Unveiling the role of silicon in boosting electrochemical carbon dioxide reduction via carbon nanotubes@bismuth silicates.

ABSTRACT

Electrochemical CO2 reduction reaction (CO2RR) is one of the most attractive measures to achieve the carbon neutral goal by converting CO2 into high-value chemicals such as formate. Si in Bi silicates is promising to enhance CO2 adsorption and activation due to its strong oxygenophilicity. Whereas, its role in boosting CO2RR via the cheap Bi-based catalysts is still not clear. Herein, we design CNT@Bi silicates catalyst, demonstrating the highest FEHCOOH of 96.3 % at -0.9 V vs. reversible hydrogen electrode with good stability.
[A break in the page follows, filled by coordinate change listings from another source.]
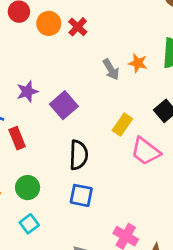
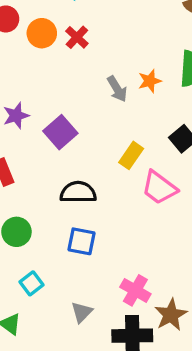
orange star: (138, 63) -> (150, 81), turned -30
black semicircle: (79, 155) -> (78, 192), turned -92
cyan square: (29, 224) -> (31, 283), moved

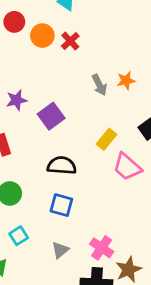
gray triangle: (82, 312) -> (60, 250), moved

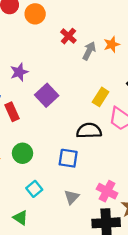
red cross: (70, 41) -> (68, 36), moved
gray arrow: (99, 85) -> (89, 51), turned -120
purple square: (51, 116) -> (47, 95), moved
black semicircle: (62, 165) -> (89, 131), moved

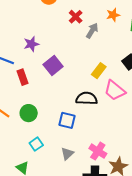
orange star: (112, 44) -> (113, 15), moved

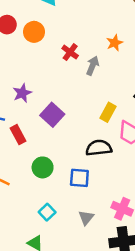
green circle: (29, 113) -> (43, 167), moved

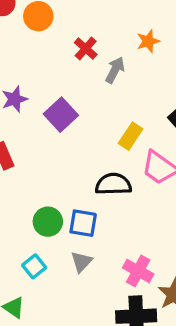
purple square: (52, 115) -> (61, 115), moved
green circle: (43, 167) -> (48, 222), moved
gray triangle: (86, 218) -> (81, 262), moved

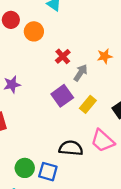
purple square: (61, 115) -> (62, 96), moved
yellow rectangle: (131, 136) -> (88, 104), moved

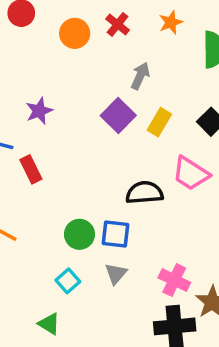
orange circle: (34, 31) -> (75, 33), moved
red cross: (63, 56) -> (118, 24), moved
orange star: (105, 56) -> (171, 22), moved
Through X-ray photoelectron spectroscopy (XPS), in-situ Attenuated Total Reflectance-Fourier Transform Infrared (In-situ ATR-SEIRAS) experiments, and Density Functional Theory (DFT) calculations, the role of Si in Bi silicates was unveiled tuning the electronic structure of Bi, weakening the Bi-O bond, and strengthening electron transfer from Bi to CO2, thereby promoting the generation of CO2*- and *OCHO intermediates. Additionally, carbon nanotubes (CNTs) promote not only the conductivity but also the generation of abundant oxygen vacancies in CNT@Bi silicates evidenced by the electron transfer from CNT to Bi silicates from XPS results. Further, the CNT@Bi silicates endows it with the highest electrochemical activation area. These findings suggest the effectiveness of Si in Bi silicates and structure tuning to design highly selective CO2RR catalyst for HCOOH production.